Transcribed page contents
- - -

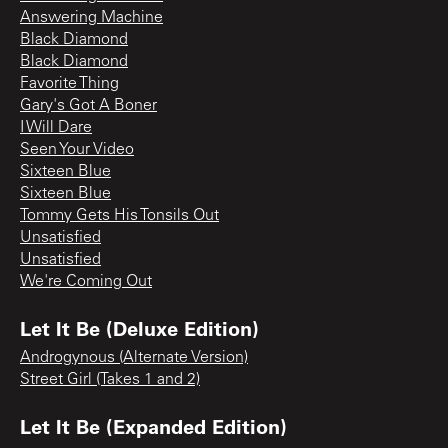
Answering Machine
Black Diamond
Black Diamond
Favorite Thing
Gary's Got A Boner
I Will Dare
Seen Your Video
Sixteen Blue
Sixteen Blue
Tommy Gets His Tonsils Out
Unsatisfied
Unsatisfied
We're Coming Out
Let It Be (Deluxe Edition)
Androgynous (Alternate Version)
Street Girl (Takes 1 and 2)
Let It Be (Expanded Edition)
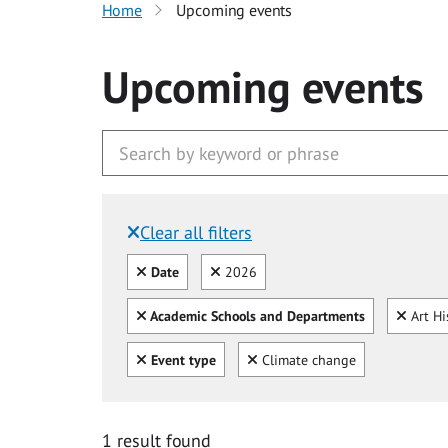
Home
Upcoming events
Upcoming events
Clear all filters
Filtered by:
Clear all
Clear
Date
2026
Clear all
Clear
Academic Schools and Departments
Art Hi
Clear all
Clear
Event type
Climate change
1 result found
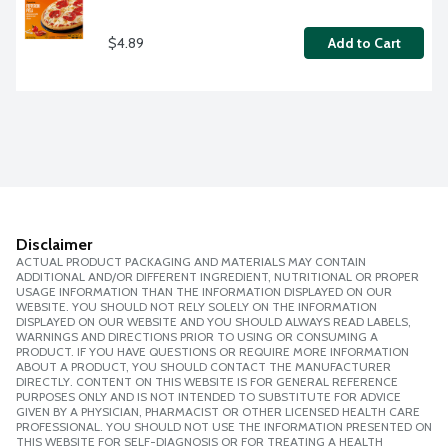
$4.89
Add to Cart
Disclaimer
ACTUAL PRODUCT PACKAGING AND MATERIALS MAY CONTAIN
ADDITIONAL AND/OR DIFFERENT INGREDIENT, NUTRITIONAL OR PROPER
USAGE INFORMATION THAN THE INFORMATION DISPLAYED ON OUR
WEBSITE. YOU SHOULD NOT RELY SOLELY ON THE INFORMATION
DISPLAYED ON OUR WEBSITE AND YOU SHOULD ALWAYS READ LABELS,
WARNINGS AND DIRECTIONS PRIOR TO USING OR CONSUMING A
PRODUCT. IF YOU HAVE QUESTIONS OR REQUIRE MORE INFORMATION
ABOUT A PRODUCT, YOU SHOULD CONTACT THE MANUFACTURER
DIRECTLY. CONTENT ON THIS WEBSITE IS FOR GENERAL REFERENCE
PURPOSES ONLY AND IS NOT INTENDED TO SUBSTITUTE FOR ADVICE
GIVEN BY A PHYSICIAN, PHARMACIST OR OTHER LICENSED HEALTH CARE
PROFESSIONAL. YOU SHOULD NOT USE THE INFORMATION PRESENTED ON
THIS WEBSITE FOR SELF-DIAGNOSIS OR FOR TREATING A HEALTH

- - -

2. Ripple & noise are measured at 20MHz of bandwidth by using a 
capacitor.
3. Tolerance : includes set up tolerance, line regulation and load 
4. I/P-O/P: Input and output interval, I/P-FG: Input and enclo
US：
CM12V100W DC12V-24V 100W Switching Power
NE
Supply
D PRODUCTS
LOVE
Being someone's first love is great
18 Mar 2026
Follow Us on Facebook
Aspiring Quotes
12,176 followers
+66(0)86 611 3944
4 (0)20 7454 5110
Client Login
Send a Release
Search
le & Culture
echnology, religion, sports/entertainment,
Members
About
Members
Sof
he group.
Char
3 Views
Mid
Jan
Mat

- - -

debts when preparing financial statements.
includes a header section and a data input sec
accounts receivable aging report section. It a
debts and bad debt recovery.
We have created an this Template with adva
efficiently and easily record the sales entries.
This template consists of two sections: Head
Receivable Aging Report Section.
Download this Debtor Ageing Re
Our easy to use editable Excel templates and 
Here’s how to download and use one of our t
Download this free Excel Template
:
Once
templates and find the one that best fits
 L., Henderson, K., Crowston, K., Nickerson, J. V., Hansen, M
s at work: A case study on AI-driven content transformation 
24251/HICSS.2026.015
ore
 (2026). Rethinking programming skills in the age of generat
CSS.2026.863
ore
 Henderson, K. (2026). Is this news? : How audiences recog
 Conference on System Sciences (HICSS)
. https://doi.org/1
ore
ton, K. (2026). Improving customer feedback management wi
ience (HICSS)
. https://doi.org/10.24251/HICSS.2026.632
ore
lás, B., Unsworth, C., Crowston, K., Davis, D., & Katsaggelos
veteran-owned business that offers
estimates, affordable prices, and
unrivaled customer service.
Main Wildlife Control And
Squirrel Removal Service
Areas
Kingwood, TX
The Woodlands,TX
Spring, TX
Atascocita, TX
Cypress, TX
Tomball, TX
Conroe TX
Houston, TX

- - -

### ASSIGNED TASK
Each line above from the one with "Download this Debtor Ageing Re" up to and including the one with "Houston, TX" must be set down exactly, and no line outside that span may appear.

### ANSWER FOR THIS EXERCISE
Download this Debtor Ageing Re
Our easy to use editable Excel templates and 
Here’s how to download and use one of our t
Download this free Excel Template
:
Once
templates and find the one that best fits
 L., Henderson, K., Crowston, K., Nickerson, J. V., Hansen, M
s at work: A case study on AI-driven content transformation 
24251/HICSS.2026.015
ore
 (2026). Rethinking programming skills in the age of generat
CSS.2026.863
ore
 Henderson, K. (2026). Is this news? : How audiences recog
 Conference on System Sciences (HICSS)
. https://doi.org/1
ore
ton, K. (2026). Improving customer feedback management wi
ience (HICSS)
. https://doi.org/10.24251/HICSS.2026.632
ore
lás, B., Unsworth, C., Crowston, K., Davis, D., & Katsaggelos
veteran-owned business that offers
estimates, affordable prices, and
unrivaled customer service.
Main Wildlife Control And
Squirrel Removal Service
Areas
Kingwood, TX
The Woodlands,TX
Spring, TX
Atascocita, TX
Cypress, TX
Tomball, TX
Conroe TX
Houston, TX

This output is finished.